If you see this error:

curl: (60) SSL certificate problem: unable to get local issuer certificate
curl: (60) SSL certificate problem: certificate has expired

curl cannot verify the server’s SSL/TLS certificate against your local certificate store. This often happens with self-signed certificates, expired certificates, hostname mismatches, or missing intermediate CA certificates. Diagnose the issue:

# View the certificate chain details
curl -vI https://api.example.com 2>&1 | grep -E "issuer|subject|expire"

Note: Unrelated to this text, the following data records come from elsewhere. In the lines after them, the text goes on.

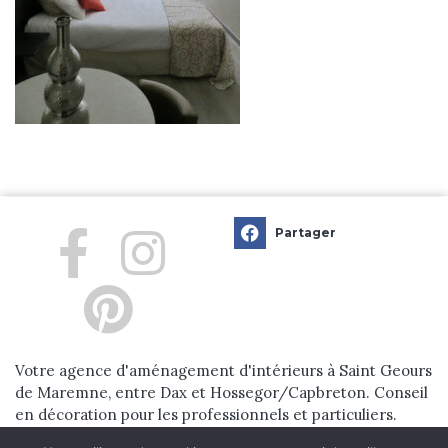
Prestations
Réalisations
Blog
Contact
Partager
Votre agence d'aménagement d'intérieurs à Saint Geours
de Maremne, entre Dax et Hossegor/Capbreton. Conseil
en décoration pour les professionnels et particuliers.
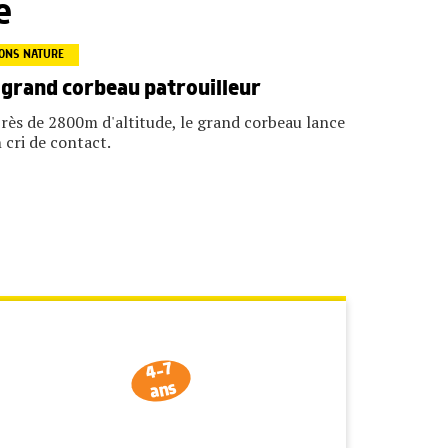
e
ONS NATURE
 grand corbeau patrouilleur
rès de 2800m d'altitude, le grand corbeau lance
 cri de contact.
4-7
ans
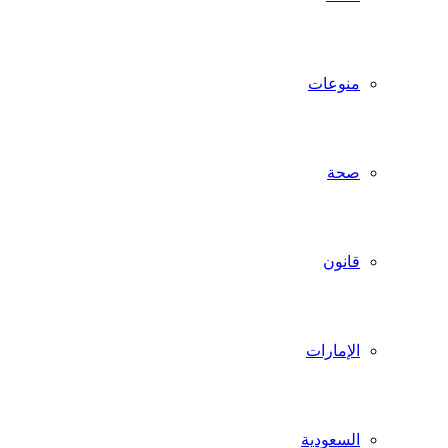
منوعات
صحة
قانون
الإمارات
السعودية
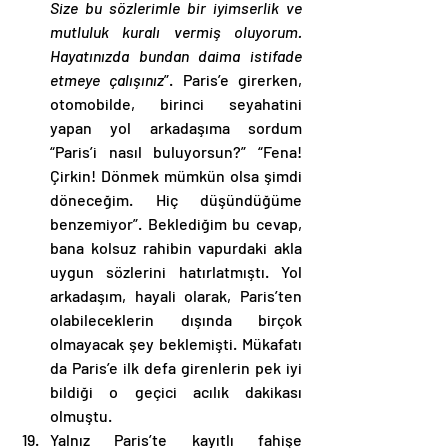
Size bu sözlerimle bir iyimserlik ve 
mutluluk kuralı vermiş oluyorum. 
Hayatınızda bundan daima istifade 
etmeye çalışınız
”. Paris’e girerken, 
otomobilde, birinci seyahatini 
yapan yol arkadaşıma sordum 
“Paris’i nasıl buluyorsun?” “Fena! 
Çirkin! Dönmek mümkün olsa şimdi 
döneceğim. Hiç düşündüğüme 
benzemiyor”. Beklediğim bu cevap, 
bana kolsuz rahibin vapurdaki akla 
uygun sözlerini hatırlatmıştı. Yol 
arkadaşım, hayali olarak, Paris’ten 
olabileceklerin dışında birçok 
olmayacak şey beklemişti. Mükafatı 
da Paris’e ilk defa girenlerin pek iyi 
bildiği o geçici acılık dakikası 
olmuştu.  
Yalnız Paris’te kayıtlı fahişe 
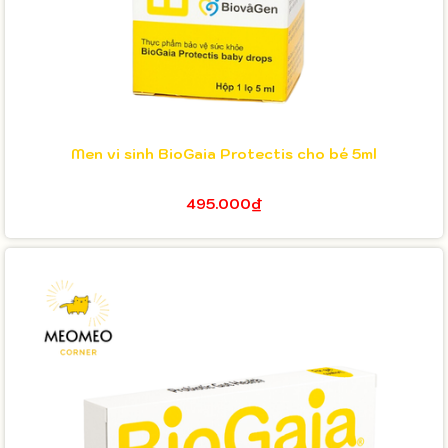
Men vi sinh BioGaia Protectis cho bé 5ml
495.000₫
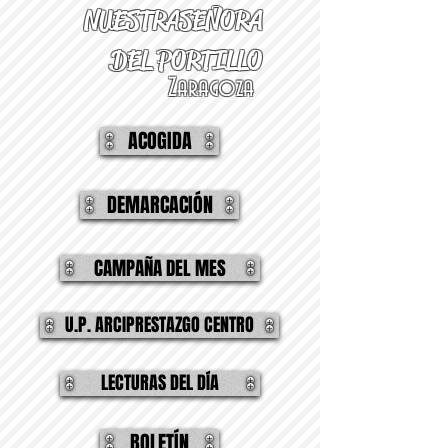
NUESTRA
SEÑORA
DEL PORTILLO
Zaragoza
ACOGIDA
DEMARCACIÓN
CAMPAÑA DEL MES
U.P. ARCIPRESTAZGO CENTRO
LECTURAS DEL DÍA
BOLETÍN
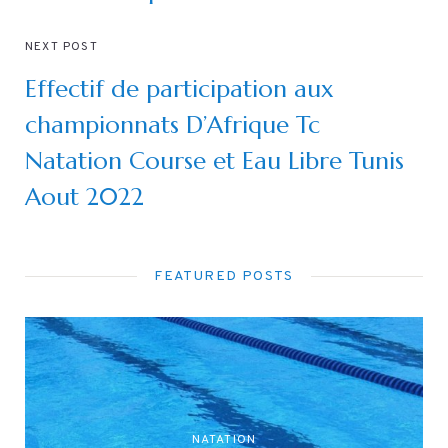
NEXT POST
Effectif de participation aux
championnats D’Afrique Tc
Natation Course et Eau Libre Tunis
Aout 2022
FEATURED POSTS
NATATION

# If the server uses a private CA, point curl to its certificate
curl --cacert /path/to/ca-bundle.crt https://api.example.com/health

On some minimal systems, the system CA bundle may be missing entirely. Install it with your package manager (ca-certificates on most distributions).

# Ubuntu and Debian
sudo apt install ca-certificates

# Fedora, CentOS Stream, AlmaLinux, and Rocky Linux
sudo dnf install ca-certificates

# Arch Linux
sudo pacman -S ca-certificates

# Alpine Linux (run as root)
apk add ca-certificates

After the CA bundle is installed or the server certificate chain is fixed, rerun the original HTTPS request without -k.

Operation Timed Out

If you see this error:

curl: (28) Connection timed out after 5001 milliseconds

The server did not respond within the allowed time. This can be caused by network issues, firewall rules blocking the port, or an overloaded server. Increase the timeout or check connectivity:

# Increase the timeout
curl --connect-timeout 30 --max-time 120 https://api.example.com/health

# Check if the host and port are reachable
curl -v --connect-timeout 5 https://api.example.com/health 2>&1 | head -5

Protocol Not Supported

If you see this error:

curl: (1) Protocol "sftp" not supported or disabled in libcurl

Your curl build does not include support for the requested protocol. Check which protocols your installation supports:

curl --version | grep Protocols

This is common on RHEL 9-based systems (CentOS Stream 9, AlmaLinux 9, Rocky Linux 9) that ship curl-minimal with only basic protocol support. Install the full curl package with sudo dnf swap curl-minimal curl to gain access to all protocols. If the message names https, reinstall the distro package and check the Protocols: line again; modern Linux curl packages should include HTTPS support.

Conclusion

The curl command is ready for downloads, API tests, TLS checks, proxy routes, and non-HTTP transfers from the same terminal workflow. Keep the option-case differences, --json shortcut, timeout flags, and -w timing variables close when you turn one-off tests into scripts.